#### WORK ITEM:
Copy every line from the one containing "ایران – تهران- خیابان" through the last line of the records below, both included, and nothing else.

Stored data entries
Start of Block
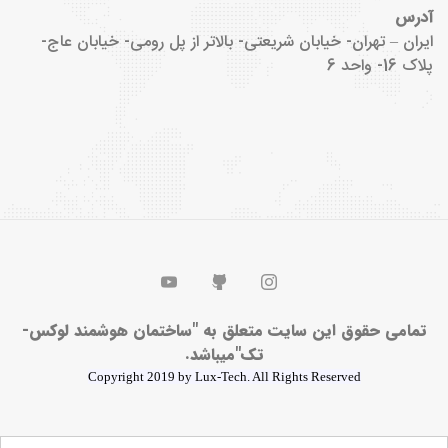
آدرس
ایران – تهران- خیابان شریعتی- بالاتر از پل رومی- خیابان عاج-
پلاک 16- واحد 6
تمامی حقوق این سایت متعلق به "ساختمان هوشمند لوکس-
تک"میباشد.
Copyright 2019 by Lux-Tech. All Rights Reserved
End of Block
#### TASK RESPONSE:
ایران – تهران- خیابان شریعتی- بالاتر از پل رومی- خیابان عاج-
پلاک 16- واحد 6
تمامی حقوق این سایت متعلق به "ساختمان هوشمند لوکس-
تک"میباشد.
Copyright 2019 by Lux-Tech. All Rights Reserved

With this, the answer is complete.